In order to create a long lasting and sustainable youth ministry you need to know what is going to help your ministry grow and flourish. On top of recruiting ministers and reaching out to teens you need to know which programs and events should stay, which ones need to be tweaked and which ones should go. To figure this out make sure you ask these three questions:
- Questions #1: Does this fulfill our purpose? To answer this question it’s important to revisit your mission (Discover the bottom line to your ministry: here) and determining whether or not you are fulfilling it’s purpose. In our case we need to examine whether or not we are still leading teenagers to be authentic, consistent and irresistible examples of Jesus Christ. If a program or component of our ministry does not meet that mission then we’ll only be leading ourselves in circles. A program that fulfills your purpose will fuel your ministry towards it’s vision.

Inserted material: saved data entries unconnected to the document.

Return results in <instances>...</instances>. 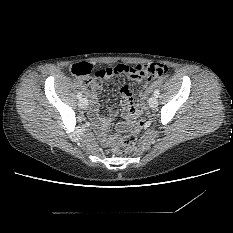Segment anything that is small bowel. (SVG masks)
<instances>
[{
  "label": "small bowel",
  "mask_w": 233,
  "mask_h": 233,
  "mask_svg": "<svg viewBox=\"0 0 233 233\" xmlns=\"http://www.w3.org/2000/svg\"><path fill=\"white\" fill-rule=\"evenodd\" d=\"M102 79L103 78H90L86 85H82L80 81V86L82 87L84 92L88 94V96L91 98V109H90L91 116L95 118L103 126L111 119H113L117 115L118 111L114 107L108 109V111L106 112L101 111L100 103L97 95L102 89ZM157 83L158 81L152 83H143L142 84L143 94H145L151 87H153ZM120 94L124 100L123 113L125 115V120L119 122L116 125L117 133L125 132L136 125V117L132 114H129L126 110L127 106L134 104L130 87L128 85H123L120 89ZM98 135L101 143L104 146H109L111 142L117 137V134H107L104 131L103 127L98 128Z\"/></svg>",
  "instance_id": "c3829d8e"
}]
</instances>
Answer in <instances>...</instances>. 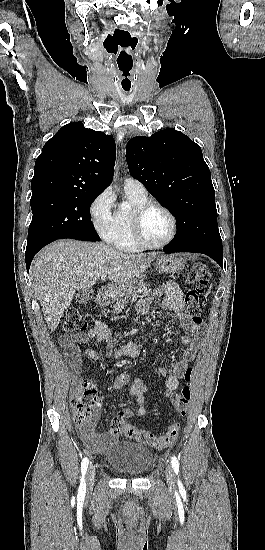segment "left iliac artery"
Listing matches in <instances>:
<instances>
[{
	"label": "left iliac artery",
	"instance_id": "1",
	"mask_svg": "<svg viewBox=\"0 0 265 550\" xmlns=\"http://www.w3.org/2000/svg\"><path fill=\"white\" fill-rule=\"evenodd\" d=\"M171 465H172V468H173L174 472L176 473V475H178L179 461H178L177 457L173 456L171 458ZM178 484H181V482L179 480H178Z\"/></svg>",
	"mask_w": 265,
	"mask_h": 550
}]
</instances>
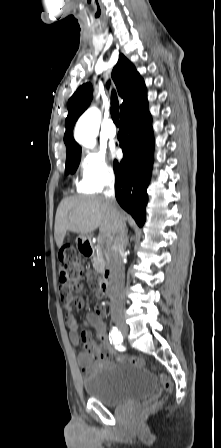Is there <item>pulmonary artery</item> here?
Segmentation results:
<instances>
[{
    "instance_id": "pulmonary-artery-1",
    "label": "pulmonary artery",
    "mask_w": 221,
    "mask_h": 448,
    "mask_svg": "<svg viewBox=\"0 0 221 448\" xmlns=\"http://www.w3.org/2000/svg\"><path fill=\"white\" fill-rule=\"evenodd\" d=\"M106 135L108 136L109 139H114L117 135V129L111 120L108 121L107 123Z\"/></svg>"
}]
</instances>
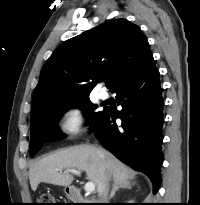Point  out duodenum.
Listing matches in <instances>:
<instances>
[{"mask_svg": "<svg viewBox=\"0 0 200 205\" xmlns=\"http://www.w3.org/2000/svg\"><path fill=\"white\" fill-rule=\"evenodd\" d=\"M68 197L74 202H84L85 198L83 197L82 193L75 187H69L67 189Z\"/></svg>", "mask_w": 200, "mask_h": 205, "instance_id": "duodenum-1", "label": "duodenum"}]
</instances>
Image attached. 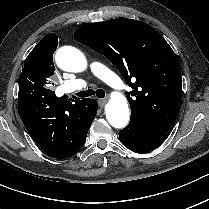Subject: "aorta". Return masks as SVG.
<instances>
[{
    "mask_svg": "<svg viewBox=\"0 0 209 209\" xmlns=\"http://www.w3.org/2000/svg\"><path fill=\"white\" fill-rule=\"evenodd\" d=\"M57 65L68 72H82L87 66L84 54L75 47L64 46L56 53ZM106 119L111 126L121 129L124 128L130 118L127 99L121 93H113L105 106Z\"/></svg>",
    "mask_w": 209,
    "mask_h": 209,
    "instance_id": "762f6f07",
    "label": "aorta"
}]
</instances>
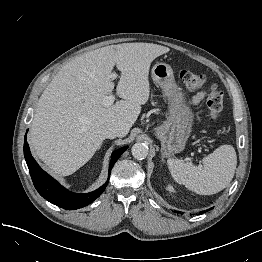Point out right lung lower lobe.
<instances>
[{
	"instance_id": "obj_1",
	"label": "right lung lower lobe",
	"mask_w": 262,
	"mask_h": 262,
	"mask_svg": "<svg viewBox=\"0 0 262 262\" xmlns=\"http://www.w3.org/2000/svg\"><path fill=\"white\" fill-rule=\"evenodd\" d=\"M127 148L128 146H124L113 152L109 165L108 180L106 181V183L97 190L85 194H76L68 191L51 176H49L45 171H43L34 160V158L31 156L29 146L26 142V135L24 141V156L29 168L32 181L39 194L52 204H55L67 210H74L90 204L103 193L108 184L113 165L119 159L121 154L127 150Z\"/></svg>"
}]
</instances>
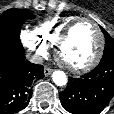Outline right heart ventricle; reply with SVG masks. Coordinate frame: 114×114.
Returning a JSON list of instances; mask_svg holds the SVG:
<instances>
[{
	"mask_svg": "<svg viewBox=\"0 0 114 114\" xmlns=\"http://www.w3.org/2000/svg\"><path fill=\"white\" fill-rule=\"evenodd\" d=\"M76 19L77 16H56L37 24L33 33L40 43L51 48L56 45L66 27Z\"/></svg>",
	"mask_w": 114,
	"mask_h": 114,
	"instance_id": "e07e8e85",
	"label": "right heart ventricle"
}]
</instances>
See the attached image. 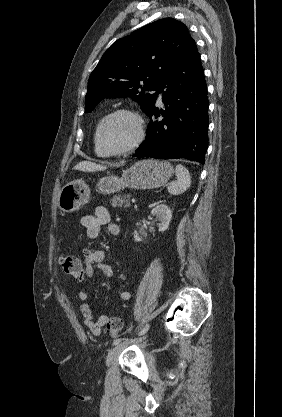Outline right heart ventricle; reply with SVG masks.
I'll return each instance as SVG.
<instances>
[{
  "label": "right heart ventricle",
  "mask_w": 282,
  "mask_h": 417,
  "mask_svg": "<svg viewBox=\"0 0 282 417\" xmlns=\"http://www.w3.org/2000/svg\"><path fill=\"white\" fill-rule=\"evenodd\" d=\"M99 130H100V125L97 128V132H96V137H95V141H96V150L100 155H105V153L101 150L99 144H98V137H99Z\"/></svg>",
  "instance_id": "e07e8e85"
}]
</instances>
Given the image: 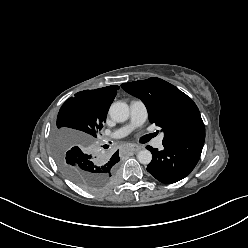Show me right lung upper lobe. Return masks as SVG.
I'll list each match as a JSON object with an SVG mask.
<instances>
[{"label": "right lung upper lobe", "mask_w": 248, "mask_h": 248, "mask_svg": "<svg viewBox=\"0 0 248 248\" xmlns=\"http://www.w3.org/2000/svg\"><path fill=\"white\" fill-rule=\"evenodd\" d=\"M119 89V86H107L103 88H99L96 90H85L79 92L84 98L86 105L89 109L100 112V113H106L108 112V109L114 100L117 90ZM119 157L117 153L113 155V158Z\"/></svg>", "instance_id": "cb5924a9"}]
</instances>
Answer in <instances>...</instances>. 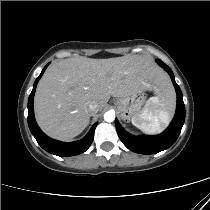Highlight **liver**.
Returning a JSON list of instances; mask_svg holds the SVG:
<instances>
[{
    "label": "liver",
    "instance_id": "6515ba94",
    "mask_svg": "<svg viewBox=\"0 0 210 210\" xmlns=\"http://www.w3.org/2000/svg\"><path fill=\"white\" fill-rule=\"evenodd\" d=\"M145 90L173 97L168 76L148 57L63 59L51 65L38 83L35 118L47 135L68 141L88 125L90 102L98 104L95 114L111 96L122 98Z\"/></svg>",
    "mask_w": 210,
    "mask_h": 210
}]
</instances>
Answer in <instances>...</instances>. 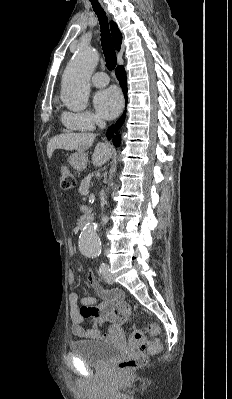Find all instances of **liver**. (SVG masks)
<instances>
[{
  "mask_svg": "<svg viewBox=\"0 0 232 399\" xmlns=\"http://www.w3.org/2000/svg\"><path fill=\"white\" fill-rule=\"evenodd\" d=\"M96 134H59V136H54L51 138L50 142L47 144V156L52 158L53 152L55 150H77V152H84L91 148ZM112 156L111 148L108 144H97L93 154H92V164L94 166H103Z\"/></svg>",
  "mask_w": 232,
  "mask_h": 399,
  "instance_id": "6515ba94",
  "label": "liver"
}]
</instances>
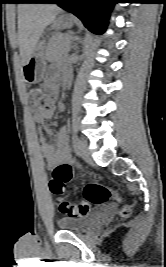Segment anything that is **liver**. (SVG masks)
<instances>
[{
    "label": "liver",
    "instance_id": "1",
    "mask_svg": "<svg viewBox=\"0 0 166 267\" xmlns=\"http://www.w3.org/2000/svg\"><path fill=\"white\" fill-rule=\"evenodd\" d=\"M61 9L51 4L18 5V45L22 63L35 49L45 28L53 23Z\"/></svg>",
    "mask_w": 166,
    "mask_h": 267
}]
</instances>
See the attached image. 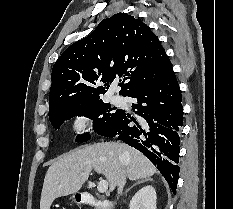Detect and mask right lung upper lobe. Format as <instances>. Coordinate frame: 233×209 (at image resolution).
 <instances>
[{"instance_id": "cb5924a9", "label": "right lung upper lobe", "mask_w": 233, "mask_h": 209, "mask_svg": "<svg viewBox=\"0 0 233 209\" xmlns=\"http://www.w3.org/2000/svg\"><path fill=\"white\" fill-rule=\"evenodd\" d=\"M157 36L139 19L117 13L69 46L53 66L49 113L100 99L116 78L127 96L156 81L171 66ZM104 83V85H101Z\"/></svg>"}]
</instances>
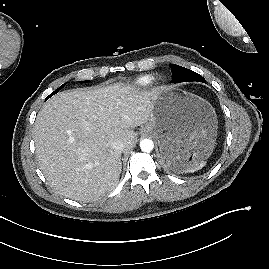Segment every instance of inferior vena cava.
<instances>
[{
    "instance_id": "obj_1",
    "label": "inferior vena cava",
    "mask_w": 269,
    "mask_h": 269,
    "mask_svg": "<svg viewBox=\"0 0 269 269\" xmlns=\"http://www.w3.org/2000/svg\"><path fill=\"white\" fill-rule=\"evenodd\" d=\"M112 148L116 151H123L124 143L121 140H116L111 144Z\"/></svg>"
}]
</instances>
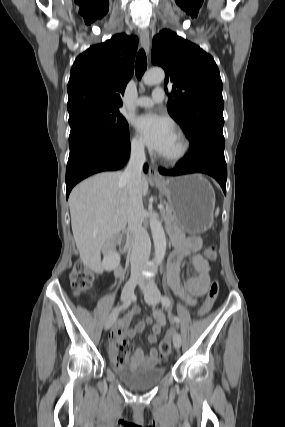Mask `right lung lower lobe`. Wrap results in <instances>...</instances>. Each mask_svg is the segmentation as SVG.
I'll return each instance as SVG.
<instances>
[{"instance_id": "obj_1", "label": "right lung lower lobe", "mask_w": 285, "mask_h": 427, "mask_svg": "<svg viewBox=\"0 0 285 427\" xmlns=\"http://www.w3.org/2000/svg\"><path fill=\"white\" fill-rule=\"evenodd\" d=\"M130 141H112L101 135H86L72 146L66 168V197L82 179L102 171L121 169L129 159ZM147 165L144 171L147 172Z\"/></svg>"}]
</instances>
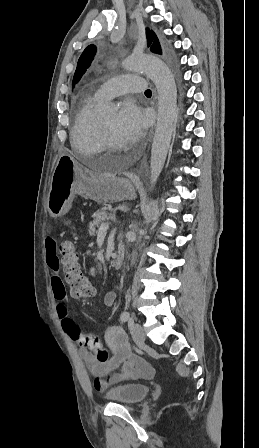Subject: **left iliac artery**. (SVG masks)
<instances>
[{
    "instance_id": "1",
    "label": "left iliac artery",
    "mask_w": 259,
    "mask_h": 448,
    "mask_svg": "<svg viewBox=\"0 0 259 448\" xmlns=\"http://www.w3.org/2000/svg\"><path fill=\"white\" fill-rule=\"evenodd\" d=\"M120 320L122 322H126L128 321L130 325L133 324V319L130 317V313L128 311H124L121 316H120Z\"/></svg>"
}]
</instances>
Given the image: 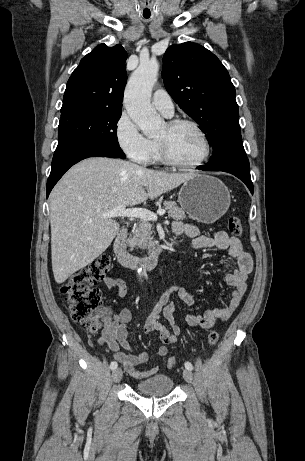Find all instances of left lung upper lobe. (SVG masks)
Returning <instances> with one entry per match:
<instances>
[{
  "label": "left lung upper lobe",
  "instance_id": "5c2ea615",
  "mask_svg": "<svg viewBox=\"0 0 305 461\" xmlns=\"http://www.w3.org/2000/svg\"><path fill=\"white\" fill-rule=\"evenodd\" d=\"M163 62L166 90L201 126L213 147L207 165L220 164L234 140L242 139L235 87L226 68L213 53L192 42L170 46Z\"/></svg>",
  "mask_w": 305,
  "mask_h": 461
}]
</instances>
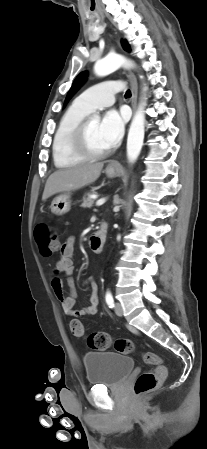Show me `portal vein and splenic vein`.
I'll use <instances>...</instances> for the list:
<instances>
[{"instance_id": "1", "label": "portal vein and splenic vein", "mask_w": 207, "mask_h": 449, "mask_svg": "<svg viewBox=\"0 0 207 449\" xmlns=\"http://www.w3.org/2000/svg\"><path fill=\"white\" fill-rule=\"evenodd\" d=\"M106 202V198H100L97 200L96 205L101 206Z\"/></svg>"}]
</instances>
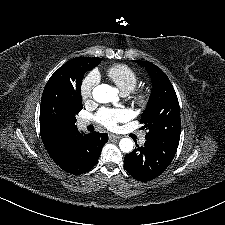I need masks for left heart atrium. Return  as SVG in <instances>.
Returning a JSON list of instances; mask_svg holds the SVG:
<instances>
[{"label":"left heart atrium","instance_id":"left-heart-atrium-1","mask_svg":"<svg viewBox=\"0 0 225 225\" xmlns=\"http://www.w3.org/2000/svg\"><path fill=\"white\" fill-rule=\"evenodd\" d=\"M129 117V112L126 109L103 108L97 114V121L110 130H116L119 123L127 121Z\"/></svg>","mask_w":225,"mask_h":225}]
</instances>
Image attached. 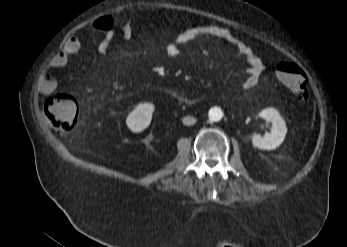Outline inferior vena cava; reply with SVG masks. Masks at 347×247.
Returning <instances> with one entry per match:
<instances>
[{
	"mask_svg": "<svg viewBox=\"0 0 347 247\" xmlns=\"http://www.w3.org/2000/svg\"><path fill=\"white\" fill-rule=\"evenodd\" d=\"M196 118L192 117V116H186L183 119V124L185 125H194L196 123Z\"/></svg>",
	"mask_w": 347,
	"mask_h": 247,
	"instance_id": "inferior-vena-cava-1",
	"label": "inferior vena cava"
}]
</instances>
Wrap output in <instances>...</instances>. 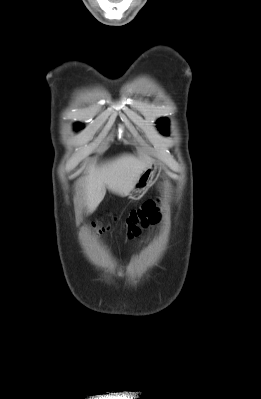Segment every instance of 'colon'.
I'll return each mask as SVG.
<instances>
[{
    "label": "colon",
    "instance_id": "1",
    "mask_svg": "<svg viewBox=\"0 0 261 399\" xmlns=\"http://www.w3.org/2000/svg\"><path fill=\"white\" fill-rule=\"evenodd\" d=\"M158 202V198L149 199L128 214L123 225L128 236H136L141 229L154 225L159 221ZM91 228L95 234H101L109 231L111 226L97 222L93 223Z\"/></svg>",
    "mask_w": 261,
    "mask_h": 399
}]
</instances>
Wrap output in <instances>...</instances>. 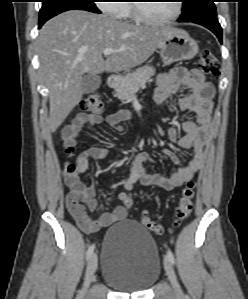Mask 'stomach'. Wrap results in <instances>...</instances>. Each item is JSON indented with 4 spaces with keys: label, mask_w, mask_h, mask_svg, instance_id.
Masks as SVG:
<instances>
[{
    "label": "stomach",
    "mask_w": 248,
    "mask_h": 299,
    "mask_svg": "<svg viewBox=\"0 0 248 299\" xmlns=\"http://www.w3.org/2000/svg\"><path fill=\"white\" fill-rule=\"evenodd\" d=\"M159 53L163 63L169 65L194 58L198 53V44L186 31L173 29L161 42Z\"/></svg>",
    "instance_id": "1"
}]
</instances>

- Question #2: Is this a competing system? It’s good to have a competitive spirit; however, when you start planning programs that compete with other programs in your church or ministry you’ll only find frustration. When this happen you’ll need to look at whether your programs need tweaking, refocusing or possible elimination. When you have competing systems you exhaust yourself and your resources. It will create animosity in the staff culture and in the end no one wins.
- Question #3: Does the labor outweigh the fruit? Sometimes you might have an idea to add to your program. You find that it works and is successful; however, the amount of time you put into it outweighs the benefits. Again, revisit whether or not what you are doing is sustainable and then scale back. This can be painful because it can involve eliminating something we cherished and championed.